Doğulu peçeli kadının yerini hem toplumsal statüsü, hem de -"gerçek" anlamda-giysileriyle erkek bakışının nüfuz alanı dışında kalan -Batılı ya da Doğulu- kadınlar almıştır. Bu kez erkeğin aşamadığı şey, hem yine bir "kumaş parçası" olarak kıyafet, hem de kadının sahip olduğu kariyer/toplumsal statüdür. Kadının sahip olduğu başarılı kariyer, onun etrafını bir hale gibi kuşatarak erkek müdahalesine karşı korunaklı hale getirir. Bu çifte korunmuşluk, erkek bakış için çifte merak demektir. Yine peçeli kadın gibi, bu kadınlar da gözü cezbeder ve arkasında ne olduğu konusunda düşünmeye, spekülasyon yapmaya kışkırtır. Bu kadınlar hiçbir zaman erkekle eşdeğer olmazlar ama, onlar artık dikkate alınarak mücadele edilecek eşitler arasındadır. Bu mücadelenin belki de görünür ve dolayısıyla en kaba tarzı, çeşitli alanlarda başarı ve ün sağlamış, ancak bir "seks objesi" olarak gündeme gelmemiş kadınları çıplak olarak görüntüleme çabasıdır.
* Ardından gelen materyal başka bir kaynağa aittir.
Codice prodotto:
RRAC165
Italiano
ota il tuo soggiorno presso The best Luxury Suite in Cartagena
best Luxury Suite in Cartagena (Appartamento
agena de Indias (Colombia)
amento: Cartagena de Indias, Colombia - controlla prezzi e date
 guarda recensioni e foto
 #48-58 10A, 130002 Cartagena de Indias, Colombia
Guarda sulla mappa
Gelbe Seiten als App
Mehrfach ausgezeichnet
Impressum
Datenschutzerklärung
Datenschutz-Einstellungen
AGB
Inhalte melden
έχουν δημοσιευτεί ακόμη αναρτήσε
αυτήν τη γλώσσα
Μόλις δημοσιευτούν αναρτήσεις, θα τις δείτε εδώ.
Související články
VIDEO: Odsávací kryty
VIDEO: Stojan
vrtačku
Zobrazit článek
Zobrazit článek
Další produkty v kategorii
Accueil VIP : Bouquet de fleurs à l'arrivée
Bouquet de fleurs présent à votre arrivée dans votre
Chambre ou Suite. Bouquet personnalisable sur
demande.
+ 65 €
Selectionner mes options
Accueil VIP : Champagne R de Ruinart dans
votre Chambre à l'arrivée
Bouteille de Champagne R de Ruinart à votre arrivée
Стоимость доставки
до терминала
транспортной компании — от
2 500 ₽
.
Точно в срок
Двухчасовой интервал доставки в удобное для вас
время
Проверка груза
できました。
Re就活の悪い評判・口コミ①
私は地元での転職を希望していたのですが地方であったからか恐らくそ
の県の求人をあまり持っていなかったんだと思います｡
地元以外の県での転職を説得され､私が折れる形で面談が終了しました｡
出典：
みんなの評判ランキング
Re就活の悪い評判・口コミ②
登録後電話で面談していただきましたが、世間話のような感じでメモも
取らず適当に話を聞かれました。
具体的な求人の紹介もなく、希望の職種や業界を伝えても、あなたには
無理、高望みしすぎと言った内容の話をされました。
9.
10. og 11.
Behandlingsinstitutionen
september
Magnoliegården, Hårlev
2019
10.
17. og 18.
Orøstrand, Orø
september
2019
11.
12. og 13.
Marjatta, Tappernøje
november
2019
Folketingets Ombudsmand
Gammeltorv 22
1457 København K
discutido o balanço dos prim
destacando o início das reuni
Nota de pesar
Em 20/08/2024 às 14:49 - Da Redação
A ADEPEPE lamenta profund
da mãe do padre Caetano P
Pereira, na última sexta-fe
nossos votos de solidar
Bu çabanın bir başka örneği, Playboy Dergisi'nin 2002 yılında, iflas eden Enron firmasının kadın çalışanlarına yaptığı tekliftir. 25 Mart 2002 tarihli Hürriyet gazetesinde yer alan habere göre, Playboy fotoğraf müdürü Gary Cole, "Bir kapı kapanırsa başka bir kapı açılır. Enron kadınlarına, kendilerine yepyeni ufuklar açabilecek bir fırsat sunmak istiyoruz" sözleriyle firmanın kadın çalışanlarına dergileri için çıplak poz vermelerini teklif etmiştir. Dergi, "Enron Kadınları" yarışmasına katılmak isteyenlerin bir portre ve bir de bikinili fotoğraflarını göndermeleri gerektiğini duyurur. Hürriyet gazetesinin haberinde, ABD'nin önde gelen enerji devlerinden Enron şirketi iflas edince binlerce kişinin işsiz kaldığı da hatırlatılmaktadır. İşsiz kalan kadın çalışanların önlerine konulan fırsat ise çıplak poz vermeleridir. Bu söylem, hangi toplumsal statüde olursa olsun, kadınların her zaman bedenlerini kullanarak para kazanabilecekleri gibi ayrımcı bir söylemin ifadesidir.

Her iki haberde de dikkat çeken bir başka nokta, kadınların kendi aralarında bir rekabete, yarışmaya sokulmasıdır. İlk haberde derginin, ankette yer alan kadınlar arasından, en fazla oy alan, yani büyük çoğunluğu erkeklerden oluşan Playboy okurları tarafından en fazla beğenilen kadına çıplak poz verme teklifinin götürüleceği belirtilmektedir. İkinci haberde ise poz verme hakkını elde edecek kadın, "Enron Kadınları" yarışmasının birincisi olacaktır. Holloywood filmlerinde kadınların sunumunu inceleyen Byars, "kadınların yalnızca erkeklerle ilişkileri

10

bağlamında ya da öteki kadınlarla çatışma ya da rekabet içinde" temsil edildiklerini belirtir. Kadın böylece herhangi bir kadın dayanışmasının öznesi olamaz (akt. Akbulut 2003: 64). Angela Mc Robbie, kadın dergileri üzerindeki ayrıntılı çalışmasında, kadın dergilerini cazip kılan temel şifrelerden birinin, "romans" (aşk macerası) şifresi olduğunu belirtir. Aşk macerasında kadınlar, "hem kendi yaşamında yalnızdır, hem de diğer kadınlarla rekabetinde. Arkadaşlar, her zaman potansiyel rakiplerdir" (akt. Storey, 2000: 97, 98). Enron şirketinin işsiz kalan kadınları da kendi içlerinde bir dayanışmaya değil, yarışmaya/rekabete itilmektedir. Ancak bu rekabet iş yaşamında erkeklerin de yaşamak zorunda kaldığı rekabetten farklı olarak, romansın kurgusunda olduğu gibi erkekler tarafından "beğenilme"ye yönelik bir rekabettir.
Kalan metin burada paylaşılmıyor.